Ho regalato ai miei genitori una casa al mare del valore di 3.000.000 di PLN.

La sua risata si spense rapidamente.

Non perché qualcuno gli avesse detto qualcosa.

Ma perché aveva visto nei miei occhi che non c’era più spazio per le discussioni.

Feci un altro passo verso di lui. La ghiaia scricchiolò sotto i miei piedi e la fredda brezza marina mi soffiò sul viso. Sentii il sangue pulsare nelle tempie.

“Te lo dico gentilmente per l’ultima volta”, dissi con calma ma fermezza. “Dammi le chiavi.”

Daniel raddrizzò la schiena, cercando di sembrare sicuro di sé. Ma la mano che teneva le chiavi non era più così rilassata.

“Andrei, non hai il diritto…”

Non riuscì a finire la frase.

Allungai la mano e gliele strappai di mano.
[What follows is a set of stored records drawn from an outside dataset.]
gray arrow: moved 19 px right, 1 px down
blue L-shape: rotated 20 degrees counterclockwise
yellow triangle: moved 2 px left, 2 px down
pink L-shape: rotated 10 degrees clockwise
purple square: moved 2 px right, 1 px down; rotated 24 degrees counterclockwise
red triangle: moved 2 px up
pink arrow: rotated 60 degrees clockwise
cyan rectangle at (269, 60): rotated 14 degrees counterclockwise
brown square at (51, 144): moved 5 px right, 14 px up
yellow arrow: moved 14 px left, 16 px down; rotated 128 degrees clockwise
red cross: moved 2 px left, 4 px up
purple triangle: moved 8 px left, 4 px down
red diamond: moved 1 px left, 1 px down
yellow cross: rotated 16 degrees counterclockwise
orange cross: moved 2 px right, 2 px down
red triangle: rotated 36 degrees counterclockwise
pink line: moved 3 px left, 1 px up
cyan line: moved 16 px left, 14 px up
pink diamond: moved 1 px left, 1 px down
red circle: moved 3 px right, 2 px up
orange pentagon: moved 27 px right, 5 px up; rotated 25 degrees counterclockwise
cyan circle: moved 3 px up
Non con violenza, ma abbastanza da fargli capire che il gioco era finito.

Claudia si fece avanti. “Sei pazza?! Non puoi farlo!”

Mi voltai verso di lei.

“Sì. Perché ho comprato io questa casa. Secondo te a nome di chi sono questi documenti?” Rimase in silenzio.
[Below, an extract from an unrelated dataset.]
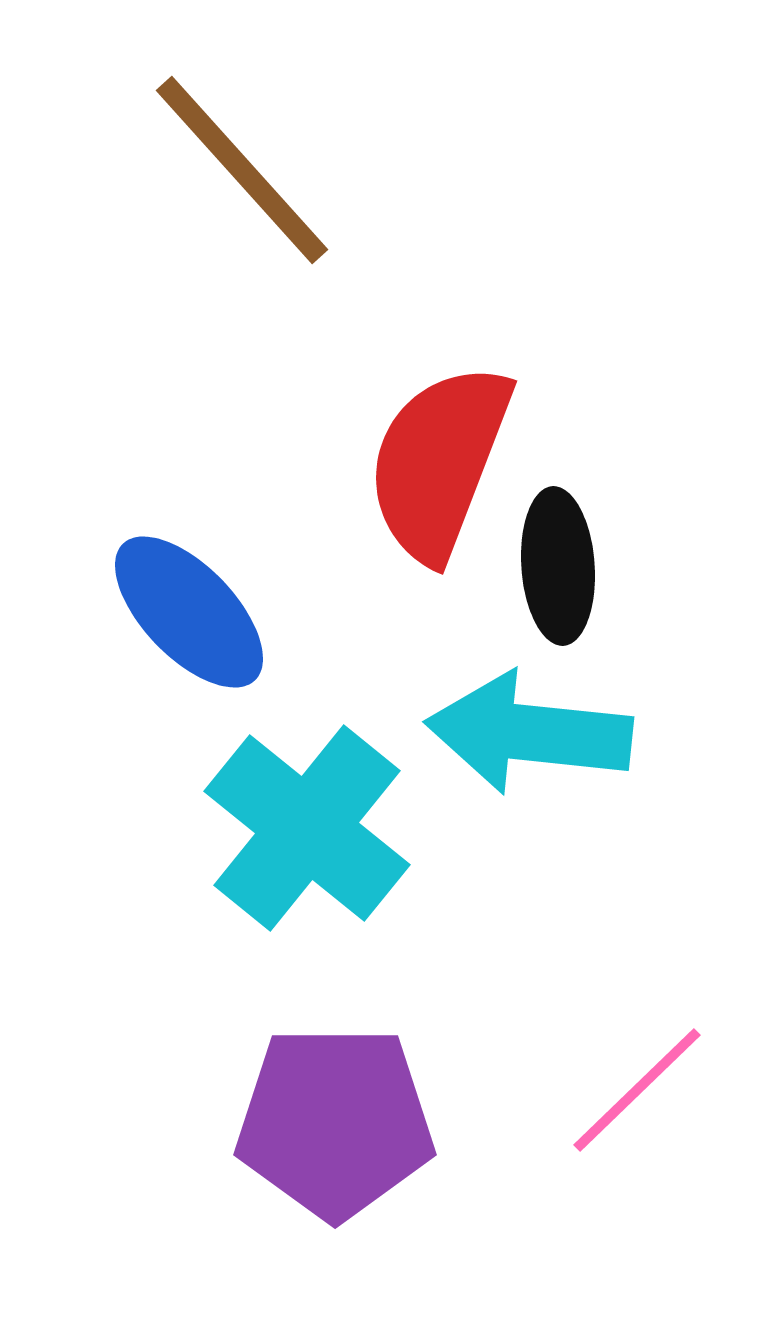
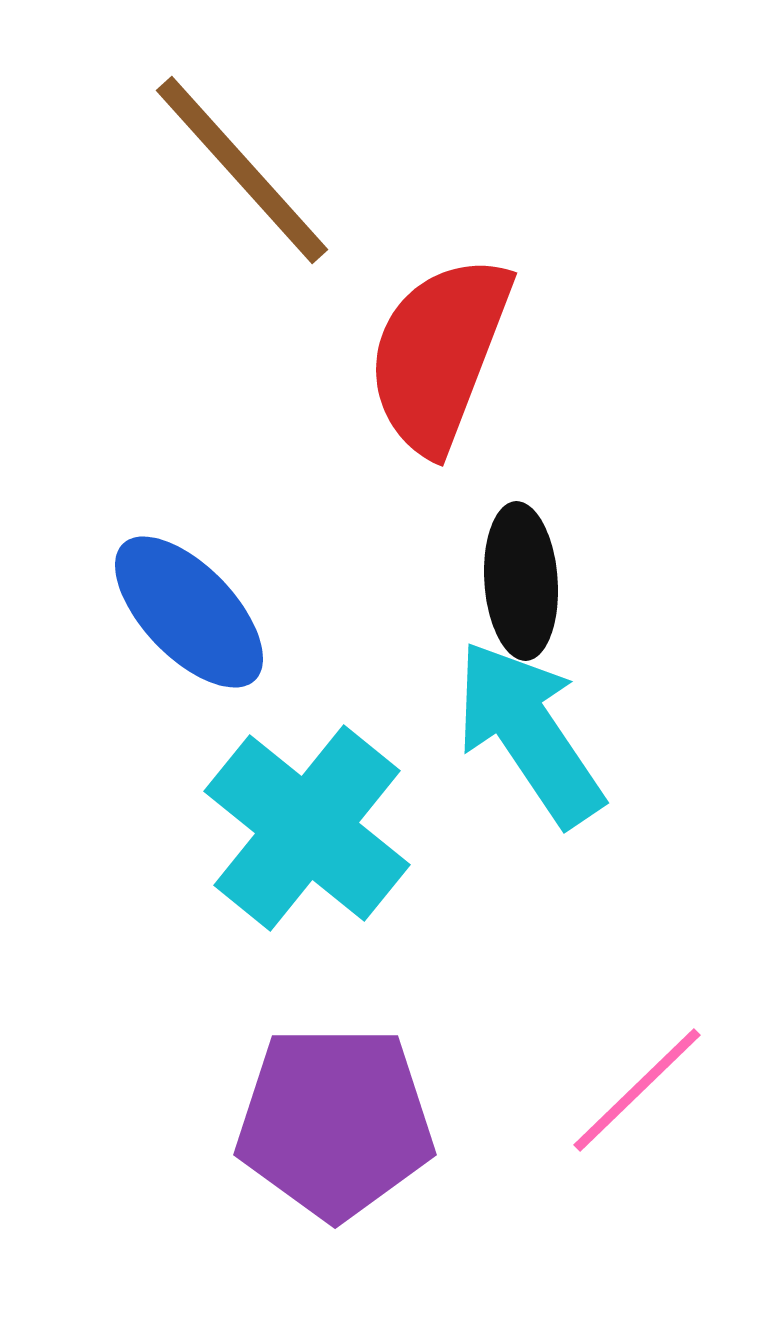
red semicircle: moved 108 px up
black ellipse: moved 37 px left, 15 px down
cyan arrow: rotated 50 degrees clockwise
Per la prima volta, era veramente silenzioso.

Daniel cercò di ricomporsi. “Volevamo solo…”

“Cosa?” lo interruppi. “Cacciare la mia gente da casa loro? Fare soldi alle loro spalle?”

Papà posò la borsa. Le mani gli tremavano.

La mamma piangeva ancora, ma più piano. Come se cominciasse a credere che la situazione potesse cambiare.

Inserii la chiave nella serratura.

Un clic rapido.

La porta si aprì.

E per un attimo, nessuno disse nulla.

“Dai, mamma,” dissi a bassa voce. “Entra.”

Fece il primo passo, esitante, come se non fosse sicura di poter ancora entrare. Papà la seguì, guardandosi intorno come se la casa potesse scomparire da un momento all’altro.

Daniel fece un passo avanti. “Non è ancora finita. Abbiamo un contratto…”

Mi voltai bruscamente verso di lui.

“Quale contratto?”

Tirò fuori di nuovo la cartella. “Claudia ha firmato. In qualità di rappresentante. A nome del consiglio.”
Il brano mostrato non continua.